Del resto, lo stesso aveva fatto Pisapia nel 2012 rispetto alla occupazione di un grattacielo milanese abbandonato da Ligresti, che il collettivo Macao voleva restituire alla fruibilità collettiva istituendovi fra l’ altro un centro di accoglienza autogestito per migranti proprio nei pressi della stazione Centrale.

Chiunque faccia due passi nel piazzale decorato dalla bella opera di Pistoletto si può render conto di quanto utile sarebbe stata una tale “innovazione sociale” per limitare l’ attuale disastro. Anche a Milano manganelli e scaricabarile, perché questi amministratori vili la responsabilità non le assumono mai.

Vogliamo parlare di Pisa dove, correva il 2013, una multinazionale predona in combutta con il Pd si voleva intascare la rendita fondiaria del Colorificio Toscano da essa stessa spolpato e abbandonato (con licenziamenti, delocalizzazione ecc.)? Anche lì una larga coalizione di movimenti benicomunisti in sei mesi aveva rigenerato l’ area industriale dismessa (laboratori, biblioteca, palestra, orto, asilo, mercato, scuola italiano per migranti..). Anche lì “innovazione sociale” spazzata via dalla proprietà privata estrattiva difesa a nostre spese dalla forza pubblica.

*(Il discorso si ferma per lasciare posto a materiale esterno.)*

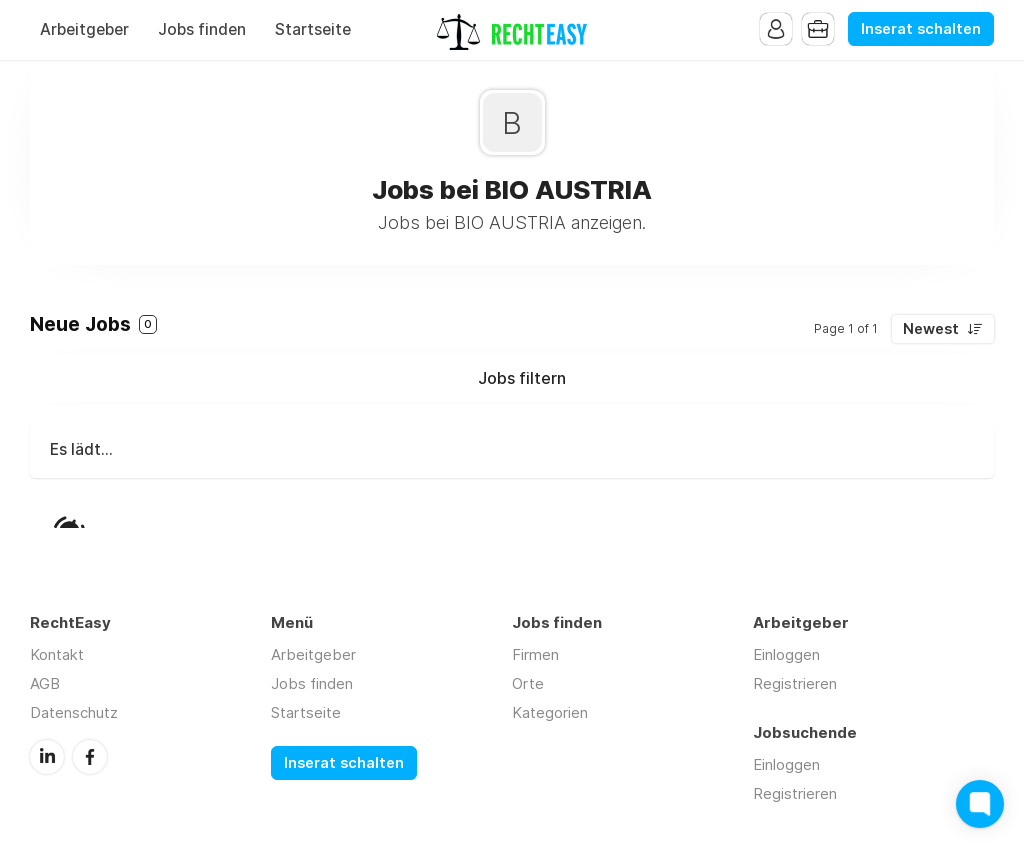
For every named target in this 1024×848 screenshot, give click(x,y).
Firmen (535, 654)
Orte (528, 683)
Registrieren (795, 683)
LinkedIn (47, 757)
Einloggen (786, 654)
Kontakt (57, 654)
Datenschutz (74, 712)
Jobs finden (202, 29)
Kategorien (550, 712)
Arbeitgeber (84, 29)
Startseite (313, 29)
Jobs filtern (522, 378)
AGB (45, 683)
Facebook (90, 757)
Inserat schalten (921, 29)
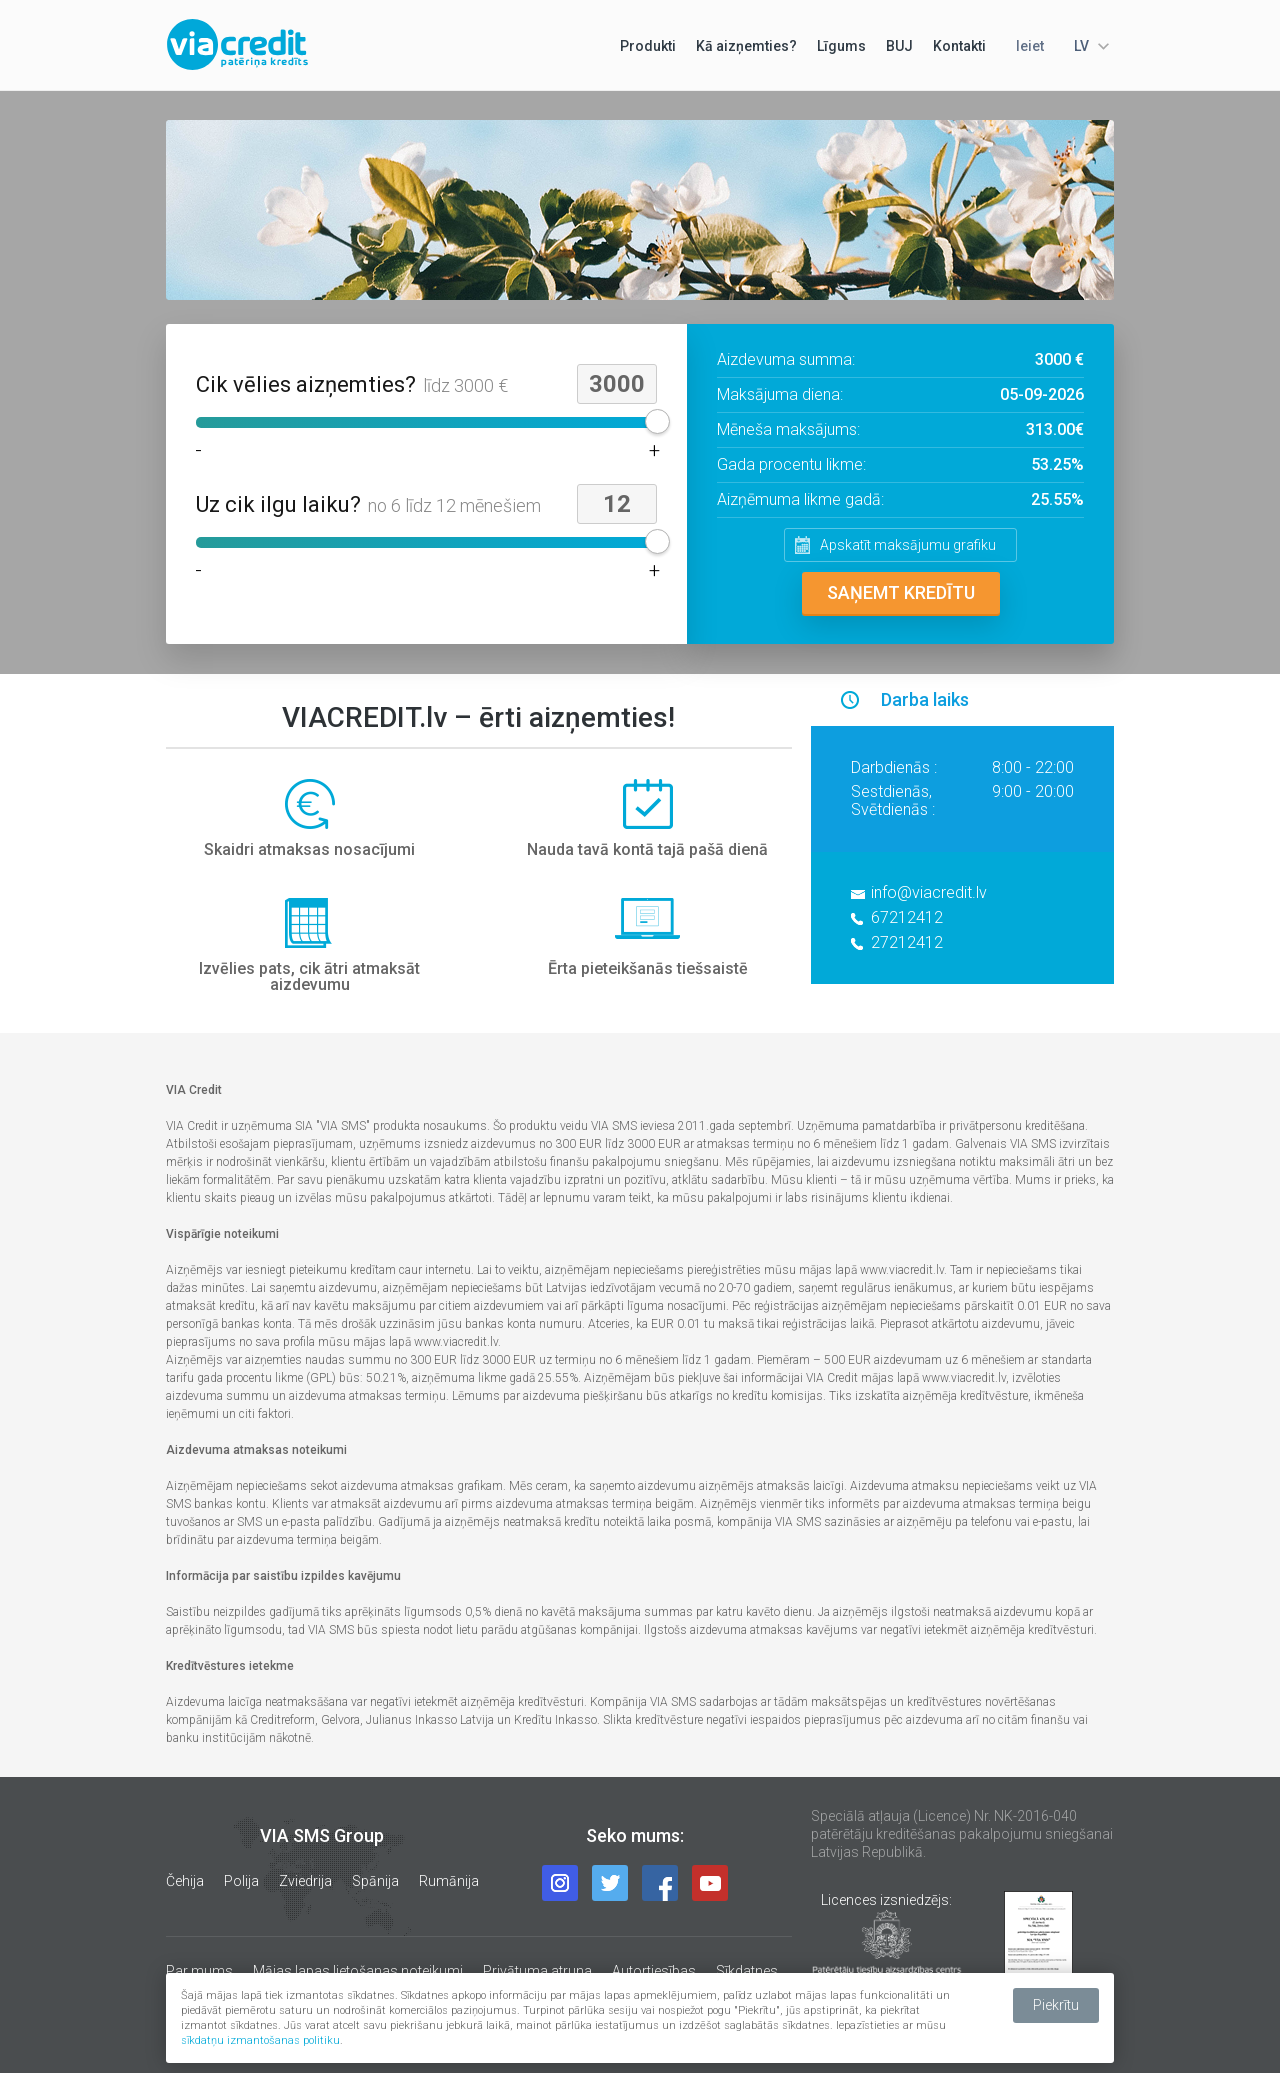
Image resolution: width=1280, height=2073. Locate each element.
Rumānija (449, 1881)
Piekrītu (1056, 2005)
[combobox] (1089, 46)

In tempi di astensionismo, la cittadinanza militante per i beni comuni (che è Politica, cosa ben diversa dal volontariato) andrebbe promossa. Lo sgombero del Forum Acqua, protagonista del referendum ultimo grande momento di partecipazione in Italia, mostra la sensibilità democratica trasversale dei nostri governanti.

Cade oggi il terzo compleanno dello sgombero (Pd) del Teatro Valle, l’esperienza che ha dato vita in tutta Italia alle occupazioni costituenti per i beni comuni, su cui tanti giuristi si sono spesi seguendo la guida del compianto Stefano Rodotà. Il Teatro più antico di Roma, vivissimo durante l’ occupazione, è ora un triste cantiere fermo. Se perfino Pigi Battista ha cambiato idea sulle occupazioni dei beni comuni possono davvero farlo tutti. Tranne, parrebbe, i sindaci legalisti dentro e fuori dal Pd.